Ask any of the fisherman along the Gulf of Mexico what they would rather be doing, and the answer won't be far off that of charter boat captain Jason Blanchard.
"Fishing," he says. "That was going to be my career...fishing."
Instead of fishing, Blanchard has been hired by the U-S Coast Guard to escort the media around the oil-stained marshes off the Louisiana coast. He and scores of other fishermen now work directly or indirectly for BP, the energy company blamed for the worst oil spill in U.S. history.
Fishing is more than a job along the coast. For many, like Randall Assavedo of Delacroix Island, it's a lifestyle handed down generation to generation.
"I've been an oyster fisherman my whole life. Until the oil spill," says Assavedo, a fifth-generation oysterman. "My Dad was a fisherman, an oyster fisherman. My grandpa was a fisherman. His daddy was a fisherman, before the ship channel was even dug. They lived without electricity. And his daddy - my great, great grandfather - was from the Canary Islands."
Like Blanchard, Assavedo desires nothing more than to get back to fishing the once oyster-rich marshes that make up the Louisiana coastline.

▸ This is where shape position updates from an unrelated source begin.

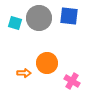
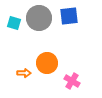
blue square: rotated 12 degrees counterclockwise
cyan square: moved 1 px left
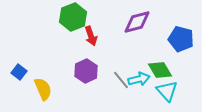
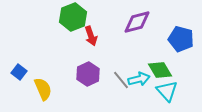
purple hexagon: moved 2 px right, 3 px down
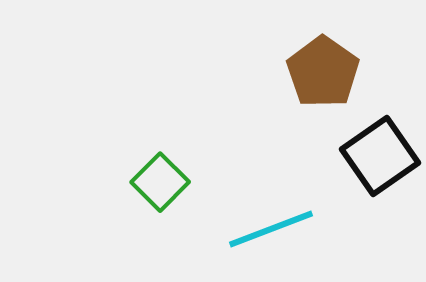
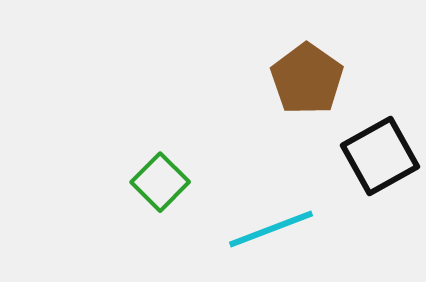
brown pentagon: moved 16 px left, 7 px down
black square: rotated 6 degrees clockwise
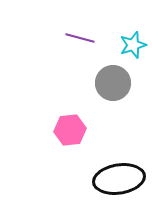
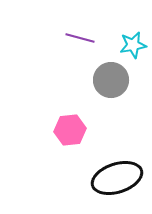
cyan star: rotated 8 degrees clockwise
gray circle: moved 2 px left, 3 px up
black ellipse: moved 2 px left, 1 px up; rotated 9 degrees counterclockwise
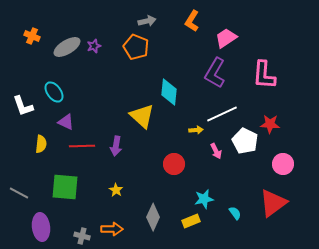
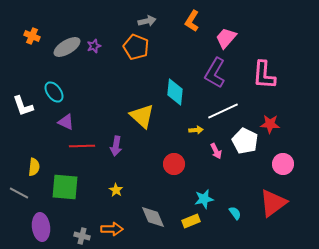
pink trapezoid: rotated 15 degrees counterclockwise
cyan diamond: moved 6 px right
white line: moved 1 px right, 3 px up
yellow semicircle: moved 7 px left, 23 px down
gray diamond: rotated 48 degrees counterclockwise
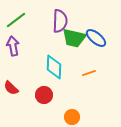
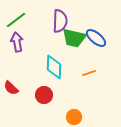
purple arrow: moved 4 px right, 4 px up
orange circle: moved 2 px right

But that's not going to happen for some time. "We can't even go out there to bed any oysters," he says. "You can't even put your dredges in the water."
For now, he's working for BP in St. Bernard parish, about a hundred kilometers from the spill. Like other coastal parishes, oil from a leaking pipe of the deep water oil platform has worked its way into St. Bernard's fishing waters.
"We've made some strides in containing the oil, certainly; we have a long way to go," cautions Cindy Brown, director of the Gulf of Mexico Program for the Nature Conservancy. In fact, Brown believes that the worst is still to come.
"Unfortunately this oil spill happened at a time of year - it couldn't have been a worse time of year," she says. "There were many species of fish that were spawning. Our birds were hatching. So I'd say life in the Gulf was at its most vulnerable state when the oil spill happened. So, we're very concerned about our species. In some cases we will have lost an entire year of productivity."
Not far from the exotically-named town of Cocodrie in neighboring Terrebonne Parish, a short cruise in the waters reveals the damage to the marshes. Crews in fishing boats, as well as coast guard vessels, are busy setting absorbent booms around the sensitive marsh areas. Some are even mopping up the oil that has crept in the tall grasses.
Pamela Manns, a U.S. Coast Guard Public Affairs Specialist, says that skimming boats that slurp the oil off the water's surface help, but they're only part of the strategy.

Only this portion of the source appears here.